Methods: In this retrospective study, we focused on segmenting the primary tumor of head-and-neck cancer and gynecological cancer as they frequently co-exist with physiological accumulation. The study population consisted of 23 patients (13 with head-and-neck cancer and 10 with gynecological cancer) of whom FDG PET-CT showed a metabolically active primary tumor. The FDG PET-CT were analyzed using the proposed method as shown in Figure 1. Briefly, all the voxels satisfying SUV ≥ 2.5 were first extracted. Next, the operator specified a point in the 3-D space that was clearly inside the primary tumor. In case the primary tumor was located closely to other components (i.e., metastatic lesion, inflammatory, or physiological uptake), the operator specified a point that was clearly inside one of these other components. The minimum threshold was exhaustively searched to separate the two points. The voxels below the threshold were labeled using a steepest uphill algorithm. In case that an optimum threshold was not found, a nearest neighbor algorithm was used to solve the label collision. The process was repeated until the operator was satisfied with the segmentation result. To evaluate inter-operator reproducibility, the method was used independently by 2 experienced nuclear medicine physicians. Dice similarity coefficient (DSC) was employed to compare the 2 volumes of interest (VOI) of each tumor, calculated by DSC = 2 |VOIA ∩ VOIB| / (|VOIA| + |VOIB|), where VOIA and VOIB were VOI defined by thetwo physicians, respectively. |X| indicates the number of voxels of region X. DSC ranges 0 to 1, and a higher value represents a higher similarity of the two VOIs (i.e., better reproducibility).

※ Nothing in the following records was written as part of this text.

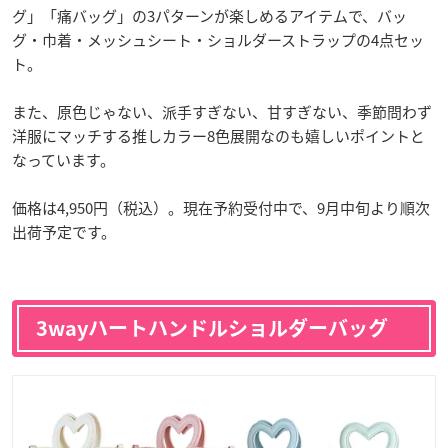
グ」「痛バッグ」の3パターンが楽しめるアイテムで、バッ
グ・巾着・メッシュシート・ショルダーストラップの4点セッ
ト。
また、原色じゃない、派手すぎない、甘すぎない、季節問わず
洋服にマッチする推しカラー8色展開なのも嬉しいポイントと
なっています。
価格は4,950円（税込）。現在予約受付中で、9月中旬より順次
出荷予定です。
3wayハートハンドルショルダーバッグ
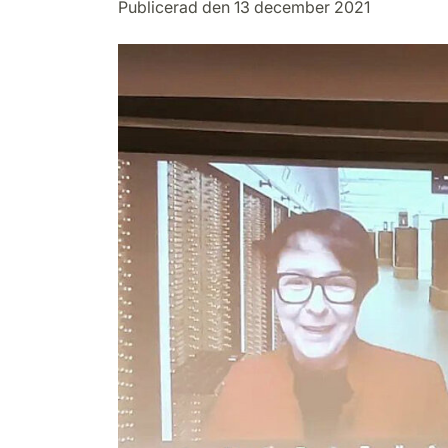
Publicerad den 13 december 2021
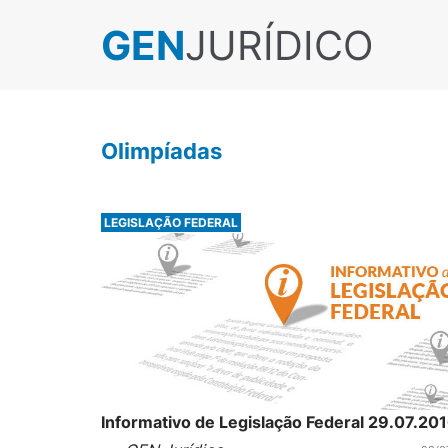
GEN
JURÍDICO
Olimpíadas
LEGISLAÇÃO FEDERAL
Informativo de Legislação Federal 29.07.20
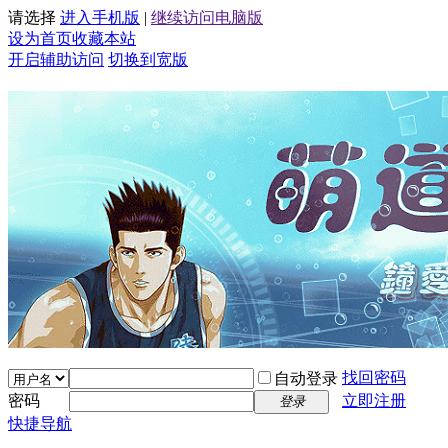
请选择
进入手机版
|
继续访问电脑版
设为首页
收藏本站
开启辅助访问
切换到宽版
找回密码
自动登录
密码
立即注册
登录
快捷导航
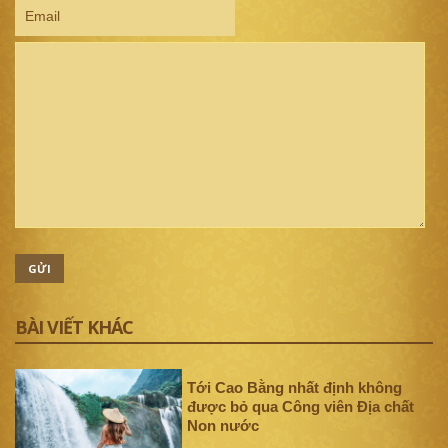
GỬI
BÀI VIẾT KHÁC
Tới Cao Bằng nhất định không
được bỏ qua Công viên Địa chất
Non nước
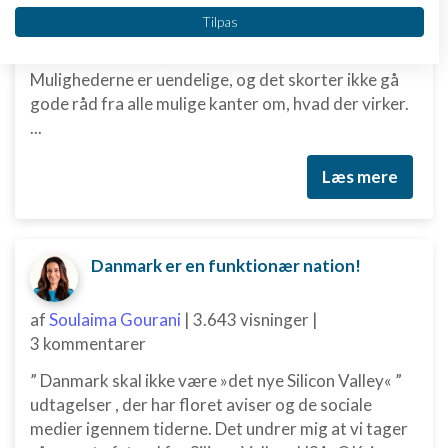
Vi bruger dine data til følgende formål:
Tilpas
Hvis du står med en ret ny virksomhed, kan du nemt
IAB's behandlingsformål:
stå i den situation, at du taber overblikket.
Opbevare og/eller tilgå oplysninger på en
Mulighederne er uendelige, og det skorter ikke gå
enhed
gode råd fra alle mulige kanter om, hvad der virker.
Bruge begrænsede oplysninger til at vælge
...
annoncering
Læs mere
Oprette profiler til tilpasset annoncering
Bruge profiler til at vælge tilpasset
annoncering
Danmark er en funktionær nation!
Oprette profiler for at tilpasse indhold
af
Soulaima Gourani
|
3.643 visninger
|
Bruge profiler til at vælge tilpasset indhold
3 kommentarer
Måle annonceringseffektivitet
” Danmark skal ikke være »det nye Silicon Valley« ”
udtagelser , der har floret aviser og de sociale
Måle indholdseffektivitet
medier igennem tiderne. Det undrer mig at vi tager
Forstå målgrupper gennem statistikker eller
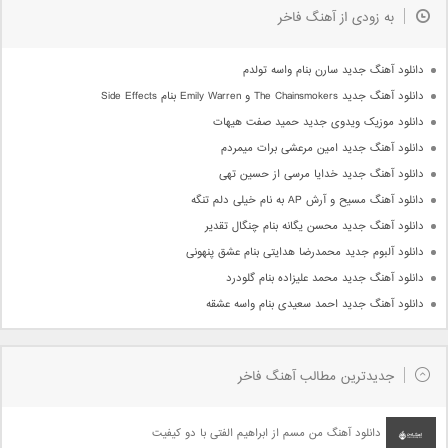
به زودی از آهنگ فاخر
دانلود آهنگ جدید سارن بنام واسه تولدم
دانلود آهنگ جدید The Chainsmokers و Emily Warren بنام Side Effects
دانلود موزیک ویدوی جدید حمید صفت هیهات
دانلود آهنگ جدید امین مرعشی برات میمردم
دانلود آهنگ جدید خدایا مرسی از حسین تهی
دانلود آهنگ مسیح و آرش AP به نام خیلی دلم تنگه
دانلود آهنگ جدید محسن یگانه بنام چنگال تقدیر
دانلود آلبوم جدید محمدرضا هدایتی بنام عشق پنهونی
دانلود آهنگ جدید محمد علیزاده بنام گلودرد
دانلود آهنگ جدید احمد سعیدی بنام واسه عشقه
جدیدترین مطالب آهنگ فاخر
دانلود آهنگ من مسم از ابراهیم الفتی با دو کیفیت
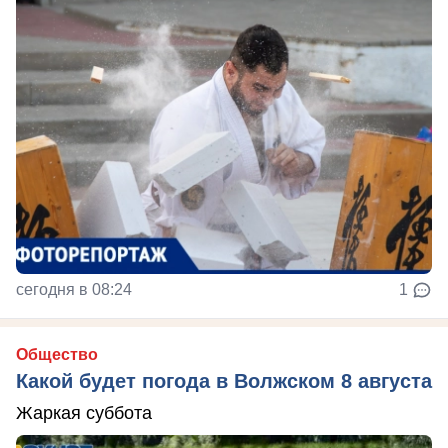
сегодня в 08:24
1
Общество
Какой будет погода в Волжском 8 августа
Жаркая суббота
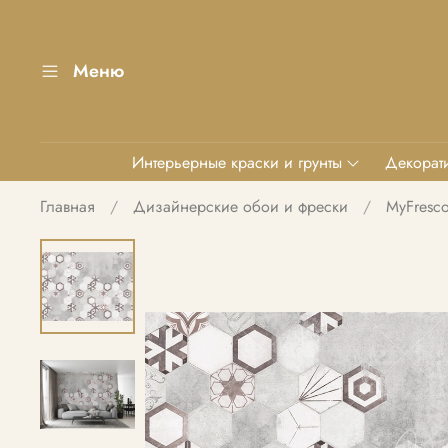
Меню
Интерьерные краски и грунты
Декорати
Главная
Дизайнерские обои и фрески
MyFresc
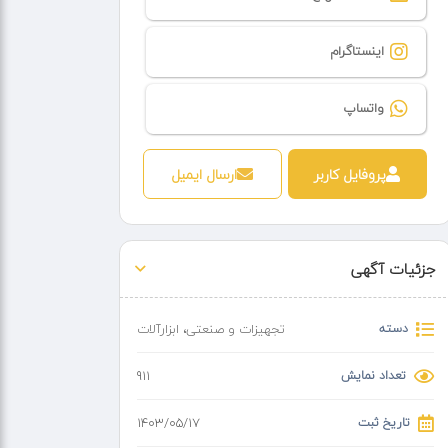
اینستاگرام
واتساپ
پروفایل کاربر
ارسال ایمیل
جزئیات آگهی
دسته
تجهیزات و صنعتی
،
ابزارآلات
تعداد نمایش
911
تاریخ ثبت
۱۴۰۳/۰۵/۱۷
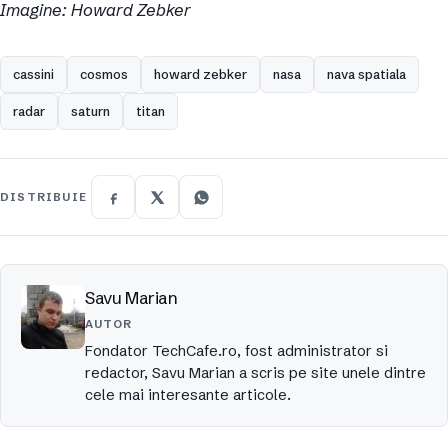
Imagine: Howard Zebker
cassini
cosmos
howard zebker
nasa
nava spatiala
radar
saturn
titan
DISTRIBUIE
Savu Marian
AUTOR
Fondator TechCafe.ro, fost administrator si
redactor, Savu Marian a scris pe site unele dintre
cele mai interesante articole.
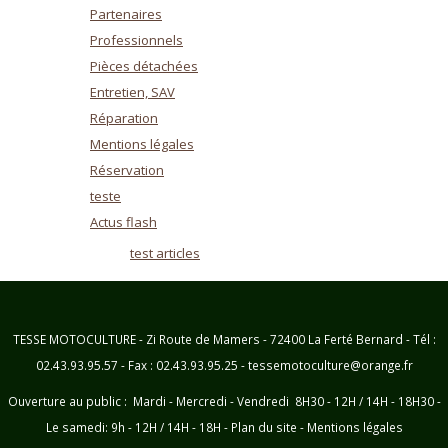
Partenaires
Professionnels
Pièces détachées
Entretien, SAV
Réparation
Mentions légales
Réservation
teste
Actus flash
test articles
TESSE MOTOCULTURE - Zi Route de Mamers - 72400 La Ferté Bernard - Tél :
02.43.93.95.57 - Fax : 02.43.93.95.25 - tessemotoculture@orange.fr
Ouverture au public : Mardi - Mercredi - Vendredi 8H30 - 12H / 14H - 18H30 -
Le samedi: 9h - 12H / 14H - 18H -
Plan du site
-
Mentions légales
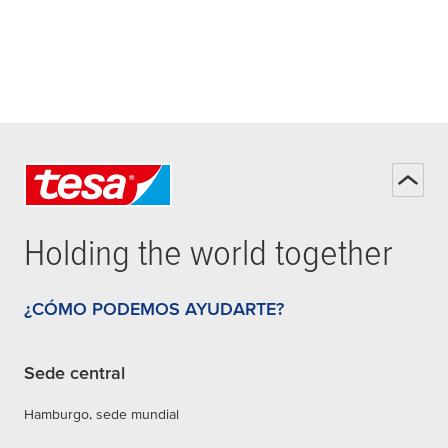
Holding the world together
¿CÓMO PODEMOS AYUDARTE?
Sede central
Hamburgo, sede mundial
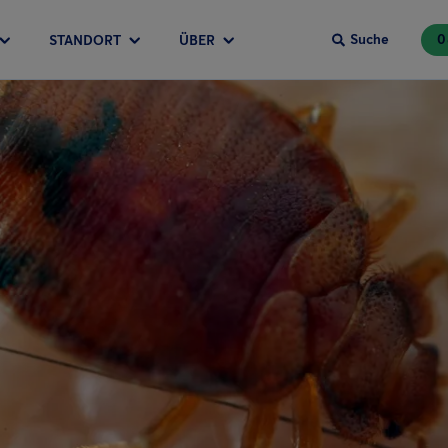
Suche
0
STANDORT
ÜBER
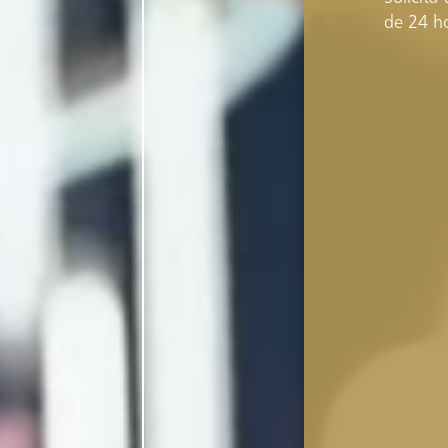
de 24 ho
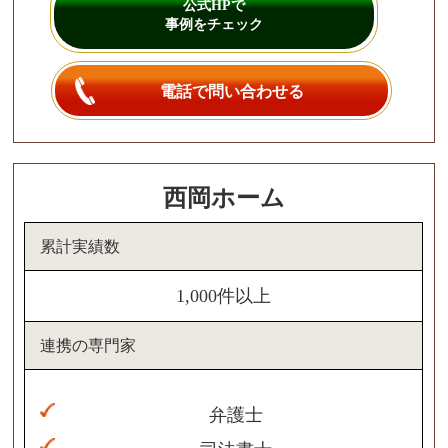
公式HPで
事例をチェック
電話で問い合わせる
西岡ホーム
累計実績数
1,000件以上
連携の専門家
弁護士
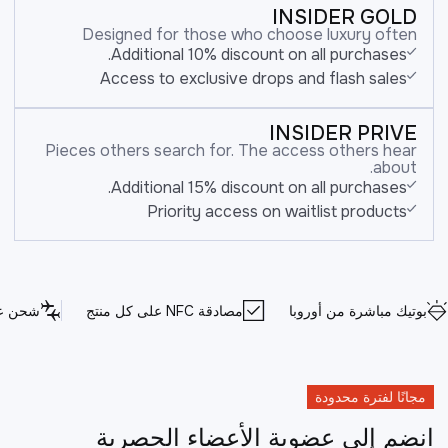
INSIDER GOLD
Designed for those who choose luxury often
Additional 10% discount on all purchases.
Access to exclusive drops and flash sales
INSIDER PRIVE
Pieces others search for. The access others hear
about.
Additional 15% discount on all purchases.
Priority access on waitlist products
بوتيك مباشرة من أوروبا
مصادقة NFC على كل منتج
شحن عا
مجانًا لفترة محدودة
انضم إلى عضوية الأعضاء الحصرية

Results: The method worked successfully for all the patient images. DSC between VOIA and VOIB (by 2 physicians, respectively) was 0.98 ± 0.03 (mean ± SD), ranging from 0.91 to 1.00, indicating high similarity of the VOIs. Of 23 patients, DSC was 1.0 (i.e., perfect match) in 14 patients (6/13 head-and-neck cancer and 8/10 gynecological cancer). The corresponding metabolic tumor volume (MTV) was 96 ± 127 mL vs. 97 ± 126 mL (VOIA vs. VOIB) with Pearson’s correlation coefficient R being 0.998. Similarly, total lesion glycolysis (TLG) for VOIA and VOIB were 580 ± 720 mL and 584 ± 723 mL, respectively (R = 0.999).
Conclusions: We proposed a new semi-automated method to segment tumors on FDG PET-CT, and demonstrated that the method successfully separated the tumors from physiological or inflammatory uptakes with high inter-operator reproducibility. This method, requiring minimal human interaction, will not only help prepare training data for FDG PET-CT, but will also contribute to conventional analysis, such as measurements of MTV and TLG, and radiomic analysis of tumors.